Соня долго молчит, подавленная.
— Ян умер, Соня. Но его мысль бессмертна. И под его знаком должна пройти вся жизнь Мани. Он это предчувствовал, когда писал ей свое завещание.
— О чем вы говорите? Какое завещание?
— Вот эта рукопись его. Это обширный труд. С гордой высоты своего миросозерцания он в нем касается всех сторон нашей общественной жизни, морали, религии. Разрушая одно, созидая другое… Но есть там лирические страницы, посвященные женщине. Вам, Соня и ей… Хотите вы их прослушать?
— О да, Марк! У меня и сейчас бьется сердце. Читайте! Читайте… Я жду…

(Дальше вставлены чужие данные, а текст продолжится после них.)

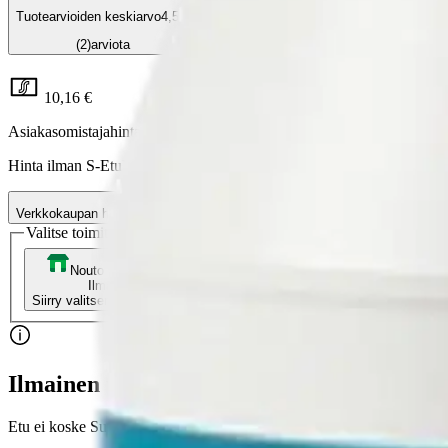
Tuotearvioiden keskiarvo
4,5
/5
(2)
arviota
10,16 €
Asiakasomistajahinta
Hinta ilman S-Etukorttia:
11,95 €
Verkkokaupan hinta
Valitse toimitustapa
Nouto myymälästä
Toimitus
Ilmainen
Ei saatavilla
Siirry valitsemaan myymälä
Ilmainen toimitus yli 100 €:n tilauksille Po
Etu ei koske Suuri‑lisäpalvelulla toimitettavia tuotteita.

— «Слушайте вы, для которых любовь — альфа и омега жизни, ее назначение, ее конечный смысл. Вы, для которых она всегда драма, всегда гибель. Сама — судьба.
Не думаете ли вы, что вы ее постигли? Не думаете ли вы, что вы познали ее ценность? Что вы воздвигли ей храм на земле?
Вы, страстно призывающие любовь с того мгновения, когда созревает ваше тело и ваша душа; вы, умирающие от горя, когда изменяет вам любимый человек; вы, строящие на песке здание своего счастья, — я говорю вам: вы не знали любви!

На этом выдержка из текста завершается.